Source data for European Drug Emergencies Network (Euro-DEN Plus) data explorer 2025 update

This data is collected by hospitals participating in the European Drug Emergencies Network (Euro-DEN — Euro-DEN Plus)  project and is used in the data exlorer on the page: European Drug Emergencies Network (Euro-DEN Plus): data and analysis.

The Euro-DEN — Euro-DEN Plus projects involves the collection of data on emergency department presentations with acute drug toxicity in participating countries in Europe. The project aims to provide detailed information on the nature and extent of harm associated with the use of drugs.

Notes for this data:

For additional methodological information, please see Frequently asked questions (FAQ) on acute drug toxicity presentations to hospital emergency services.
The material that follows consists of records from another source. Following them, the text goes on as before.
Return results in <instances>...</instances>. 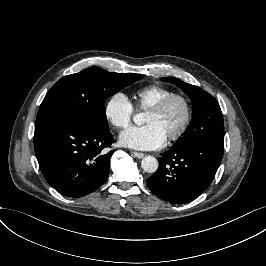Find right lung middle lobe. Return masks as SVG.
Instances as JSON below:
<instances>
[{"instance_id": "dd1d6c3e", "label": "right lung middle lobe", "mask_w": 266, "mask_h": 266, "mask_svg": "<svg viewBox=\"0 0 266 266\" xmlns=\"http://www.w3.org/2000/svg\"><path fill=\"white\" fill-rule=\"evenodd\" d=\"M140 74H118L90 67L60 79L46 94L36 124L57 115H68L94 129L109 130L105 100L142 79Z\"/></svg>"}]
</instances>
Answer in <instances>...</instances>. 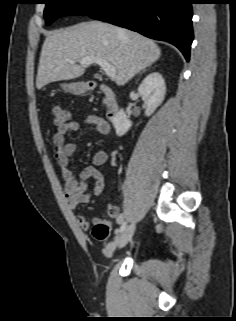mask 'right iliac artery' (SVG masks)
<instances>
[{
    "instance_id": "right-iliac-artery-1",
    "label": "right iliac artery",
    "mask_w": 236,
    "mask_h": 321,
    "mask_svg": "<svg viewBox=\"0 0 236 321\" xmlns=\"http://www.w3.org/2000/svg\"><path fill=\"white\" fill-rule=\"evenodd\" d=\"M126 222H122V224H121V226H120V233H122L124 230H125V228H126Z\"/></svg>"
}]
</instances>
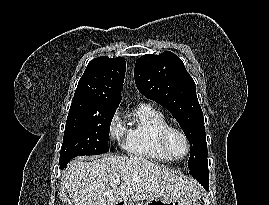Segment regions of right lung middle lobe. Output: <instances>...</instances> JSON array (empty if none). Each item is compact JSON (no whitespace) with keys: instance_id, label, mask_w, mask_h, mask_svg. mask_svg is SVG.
<instances>
[{"instance_id":"obj_1","label":"right lung middle lobe","mask_w":269,"mask_h":205,"mask_svg":"<svg viewBox=\"0 0 269 205\" xmlns=\"http://www.w3.org/2000/svg\"><path fill=\"white\" fill-rule=\"evenodd\" d=\"M114 112L70 109L67 117L60 161L80 155H97L109 151V130Z\"/></svg>"}]
</instances>
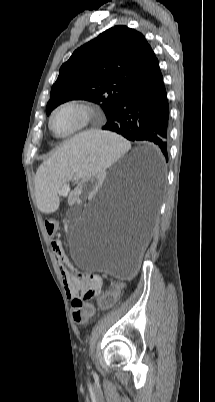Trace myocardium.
<instances>
[{
	"mask_svg": "<svg viewBox=\"0 0 215 402\" xmlns=\"http://www.w3.org/2000/svg\"><path fill=\"white\" fill-rule=\"evenodd\" d=\"M68 108L77 110L81 114V121L79 125L70 132H67L65 134H58L53 127L54 117L61 110ZM95 115L96 110L91 104L80 100H67L65 102L60 103L52 110L49 116L48 126L50 131L55 137L60 139H68L82 133L87 128H89V126L92 124L94 120Z\"/></svg>",
	"mask_w": 215,
	"mask_h": 402,
	"instance_id": "1",
	"label": "myocardium"
}]
</instances>
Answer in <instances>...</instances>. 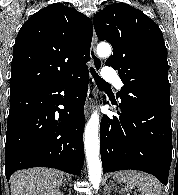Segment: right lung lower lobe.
Instances as JSON below:
<instances>
[{
	"mask_svg": "<svg viewBox=\"0 0 178 195\" xmlns=\"http://www.w3.org/2000/svg\"><path fill=\"white\" fill-rule=\"evenodd\" d=\"M88 83L86 68L60 83L10 93L5 145L7 180L15 171L31 167L80 174L84 164L83 110Z\"/></svg>",
	"mask_w": 178,
	"mask_h": 195,
	"instance_id": "98d812e1",
	"label": "right lung lower lobe"
}]
</instances>
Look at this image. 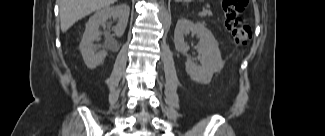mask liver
I'll return each instance as SVG.
<instances>
[{"instance_id": "liver-1", "label": "liver", "mask_w": 325, "mask_h": 136, "mask_svg": "<svg viewBox=\"0 0 325 136\" xmlns=\"http://www.w3.org/2000/svg\"><path fill=\"white\" fill-rule=\"evenodd\" d=\"M115 1L116 0H58L61 31L66 32L78 20L94 11L108 7Z\"/></svg>"}]
</instances>
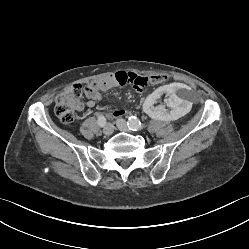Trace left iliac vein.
Masks as SVG:
<instances>
[{
	"label": "left iliac vein",
	"instance_id": "1",
	"mask_svg": "<svg viewBox=\"0 0 249 249\" xmlns=\"http://www.w3.org/2000/svg\"><path fill=\"white\" fill-rule=\"evenodd\" d=\"M116 124H117V127L121 130V131H124V132H129V128L126 124V121L124 119H117L116 121Z\"/></svg>",
	"mask_w": 249,
	"mask_h": 249
}]
</instances>
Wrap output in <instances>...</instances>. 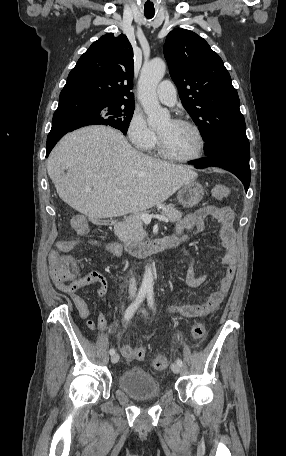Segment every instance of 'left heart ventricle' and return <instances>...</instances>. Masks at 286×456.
Here are the masks:
<instances>
[{
    "mask_svg": "<svg viewBox=\"0 0 286 456\" xmlns=\"http://www.w3.org/2000/svg\"><path fill=\"white\" fill-rule=\"evenodd\" d=\"M157 132L162 137L167 151L177 157H190L199 150V139L187 126L168 120L157 129Z\"/></svg>",
    "mask_w": 286,
    "mask_h": 456,
    "instance_id": "1",
    "label": "left heart ventricle"
}]
</instances>
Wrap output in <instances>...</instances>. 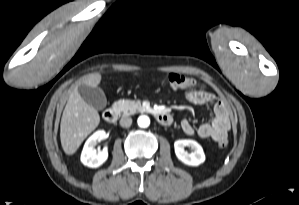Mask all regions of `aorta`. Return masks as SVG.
Returning <instances> with one entry per match:
<instances>
[{"label":"aorta","instance_id":"aorta-1","mask_svg":"<svg viewBox=\"0 0 299 205\" xmlns=\"http://www.w3.org/2000/svg\"><path fill=\"white\" fill-rule=\"evenodd\" d=\"M138 125H139V127H141V128H146V127H148L149 126V124H150V119H149V117L148 116H146V115H142V116H140L139 118H138Z\"/></svg>","mask_w":299,"mask_h":205}]
</instances>
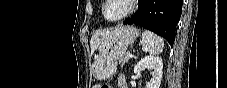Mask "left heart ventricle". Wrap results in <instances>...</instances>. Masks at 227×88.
Returning a JSON list of instances; mask_svg holds the SVG:
<instances>
[{
	"mask_svg": "<svg viewBox=\"0 0 227 88\" xmlns=\"http://www.w3.org/2000/svg\"><path fill=\"white\" fill-rule=\"evenodd\" d=\"M124 11V6L121 3H114L108 6L105 10L108 17H116Z\"/></svg>",
	"mask_w": 227,
	"mask_h": 88,
	"instance_id": "left-heart-ventricle-1",
	"label": "left heart ventricle"
}]
</instances>
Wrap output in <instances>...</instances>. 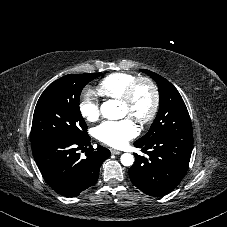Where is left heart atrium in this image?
Segmentation results:
<instances>
[{
  "label": "left heart atrium",
  "instance_id": "obj_1",
  "mask_svg": "<svg viewBox=\"0 0 227 227\" xmlns=\"http://www.w3.org/2000/svg\"><path fill=\"white\" fill-rule=\"evenodd\" d=\"M138 134V130L129 118L107 120L95 129V135L102 143L121 148Z\"/></svg>",
  "mask_w": 227,
  "mask_h": 227
}]
</instances>
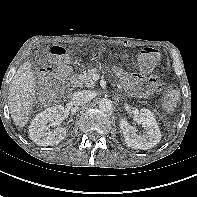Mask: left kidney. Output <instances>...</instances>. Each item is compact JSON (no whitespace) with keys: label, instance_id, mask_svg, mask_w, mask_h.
<instances>
[{"label":"left kidney","instance_id":"5707ae66","mask_svg":"<svg viewBox=\"0 0 197 197\" xmlns=\"http://www.w3.org/2000/svg\"><path fill=\"white\" fill-rule=\"evenodd\" d=\"M135 121L142 125L145 132L138 134L135 127L131 126L124 118L120 120V128L123 131L126 144L133 149L147 150L157 145L161 140V132L149 109H141L135 115Z\"/></svg>","mask_w":197,"mask_h":197}]
</instances>
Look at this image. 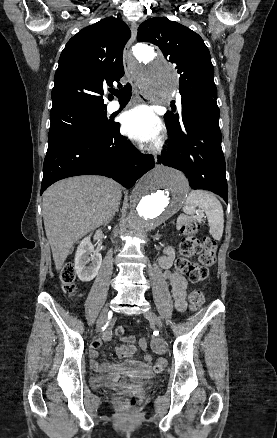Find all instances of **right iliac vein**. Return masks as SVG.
Segmentation results:
<instances>
[{
	"mask_svg": "<svg viewBox=\"0 0 277 438\" xmlns=\"http://www.w3.org/2000/svg\"><path fill=\"white\" fill-rule=\"evenodd\" d=\"M108 313H109V308L105 307L101 312L99 319L97 321V332H99L102 326L105 324Z\"/></svg>",
	"mask_w": 277,
	"mask_h": 438,
	"instance_id": "63e3f726",
	"label": "right iliac vein"
}]
</instances>
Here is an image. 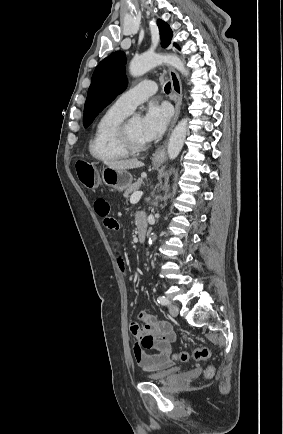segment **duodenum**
Returning a JSON list of instances; mask_svg holds the SVG:
<instances>
[{
  "label": "duodenum",
  "instance_id": "duodenum-1",
  "mask_svg": "<svg viewBox=\"0 0 283 434\" xmlns=\"http://www.w3.org/2000/svg\"><path fill=\"white\" fill-rule=\"evenodd\" d=\"M146 232H147V224L145 220H138L137 221V237L138 241L140 243H143L146 239Z\"/></svg>",
  "mask_w": 283,
  "mask_h": 434
}]
</instances>
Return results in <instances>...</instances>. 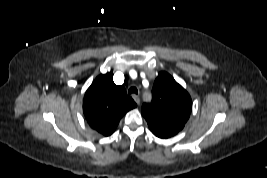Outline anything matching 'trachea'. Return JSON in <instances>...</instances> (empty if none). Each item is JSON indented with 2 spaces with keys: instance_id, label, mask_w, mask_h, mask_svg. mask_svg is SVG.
<instances>
[{
  "instance_id": "3493384b",
  "label": "trachea",
  "mask_w": 267,
  "mask_h": 178,
  "mask_svg": "<svg viewBox=\"0 0 267 178\" xmlns=\"http://www.w3.org/2000/svg\"><path fill=\"white\" fill-rule=\"evenodd\" d=\"M128 94L130 95V94H138V90H137V88L136 87H131V88H129V90H128Z\"/></svg>"
}]
</instances>
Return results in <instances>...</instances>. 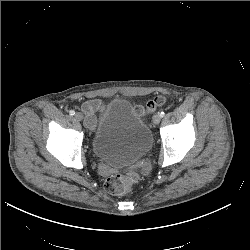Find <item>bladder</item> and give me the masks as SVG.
<instances>
[{
    "mask_svg": "<svg viewBox=\"0 0 250 250\" xmlns=\"http://www.w3.org/2000/svg\"><path fill=\"white\" fill-rule=\"evenodd\" d=\"M151 146L147 122L125 98L110 102L90 141L92 154L113 166L138 162Z\"/></svg>",
    "mask_w": 250,
    "mask_h": 250,
    "instance_id": "bladder-1",
    "label": "bladder"
}]
</instances>
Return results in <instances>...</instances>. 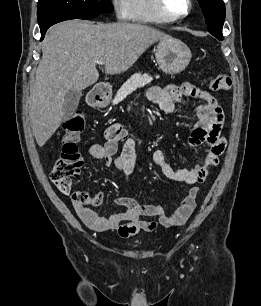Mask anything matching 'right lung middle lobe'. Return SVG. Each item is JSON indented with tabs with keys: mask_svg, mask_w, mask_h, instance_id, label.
<instances>
[{
	"mask_svg": "<svg viewBox=\"0 0 261 306\" xmlns=\"http://www.w3.org/2000/svg\"><path fill=\"white\" fill-rule=\"evenodd\" d=\"M38 10L71 12L76 14H103L112 12L110 0H39Z\"/></svg>",
	"mask_w": 261,
	"mask_h": 306,
	"instance_id": "right-lung-middle-lobe-1",
	"label": "right lung middle lobe"
}]
</instances>
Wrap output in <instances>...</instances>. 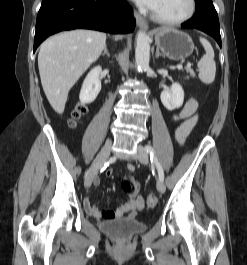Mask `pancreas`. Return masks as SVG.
Segmentation results:
<instances>
[{
	"label": "pancreas",
	"mask_w": 247,
	"mask_h": 265,
	"mask_svg": "<svg viewBox=\"0 0 247 265\" xmlns=\"http://www.w3.org/2000/svg\"><path fill=\"white\" fill-rule=\"evenodd\" d=\"M185 70H186L187 73L190 74V77H192V78L196 77L195 72L190 67H186ZM187 78H189V77H187Z\"/></svg>",
	"instance_id": "obj_1"
}]
</instances>
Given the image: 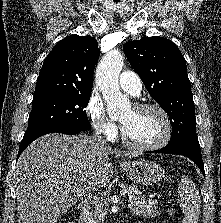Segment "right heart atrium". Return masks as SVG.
Instances as JSON below:
<instances>
[{"label": "right heart atrium", "mask_w": 221, "mask_h": 223, "mask_svg": "<svg viewBox=\"0 0 221 223\" xmlns=\"http://www.w3.org/2000/svg\"><path fill=\"white\" fill-rule=\"evenodd\" d=\"M85 111L97 134L107 138H113L117 134L116 124L106 116L104 105L97 97L91 96L88 99Z\"/></svg>", "instance_id": "obj_1"}]
</instances>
For data and analysis of this data set, please see European Drug Emergencies Network (Euro-DEN Plus): data and analysis.

Limitations and footnotes

There are important methodological limitations to consider when interpreting this data set.

  • A hospital within a city is not necessarily representative of the city, the region or the country. Local factors such as proximity to high concentrations of night-time economy venues or social deprivation may have an impact on the types of presentations seen in the sentinel centre.
  • The emergency services participating in the project are mostly based in hospitals for adults. Therefore, they rarely or do not see paediatric cases of acute drug toxicity. Other surveillance would be necessary to monitor the real burden and trends in acute drug toxicity among children and adolescents.
  • The data are mostly self-reported and based on the clinician’s report, rather than analytically confirmed.
  • For most cases, more than one drug is reported; thus, the effect of a particular drug in this context is difficult to assess.
  • Presentations with lone alcohol toxicity (without drugs) are known to be more common than drug toxicity presentations. However, presentations with lone alcohol toxicity are not collected by Euro-DEN Plus. Therefore, the mention of alcohol in this data set is an underestimate of the overall number of presentations to emergency departments with alcohol involved. Furthermore, in this data set, the completeness of the reporting of alcohol varies. Thus, these numbers are minimum estimates.
  • The dataset consists of reports of presentations rather than patients. It may include repeat admissions of the same patient and, therefore, the observations may not be fully independent. No information is collected to flag and count whether a person has presented in the past. If there are factors that predispose patients to present repeatedly, such patients will be over-represented in the sample of presentations.
  • Numbers of cases are small in some hospitals. Therefore, caution should be exercised in the interpretation of percentages, the interpretation of changes and comparisons over time and across centres.
  • We define a change in the number of presentations for a given drug as an increase or decrease of at least 10% compared with the previous year. Centres not registering increases or decreases of at least 10% are reported as stable.
  • A small number of centres account for a large portion of the overall data, and this should be kept in mind when interpreting the overall data. Local analysis is more informative than the global analysis.
  • This monitoring is based on hospital emergency services and provides information only on presentations to these settings. Other acute drug toxicity episodes that do not result in hospital emergency presentations are not captured. Presenting to emergency services may depend on the severity of the adverse effects, but also on the organisation of pre-hospital care and referrals to hospitals in the country.
  • The 2024 data collection was incomplete for the centres in Antwerp and Dublin. For 2024, the centre in Tenerife provided data for only 5 months.
  • The centres in the Western Balkans and Southern Neighborhood countries (project funded by the European Union under EUDA-implemented technical cooperation projects EU4MD II  and IPA8) provided data in 2024 only for 6 months (July-December).
  • Centres with fewer than 12 presentations are not shown in the explorer. For reasons of data protection, we do not show subgroups of 5 or fewer individuals in the age and sex pyramids (Figure 1).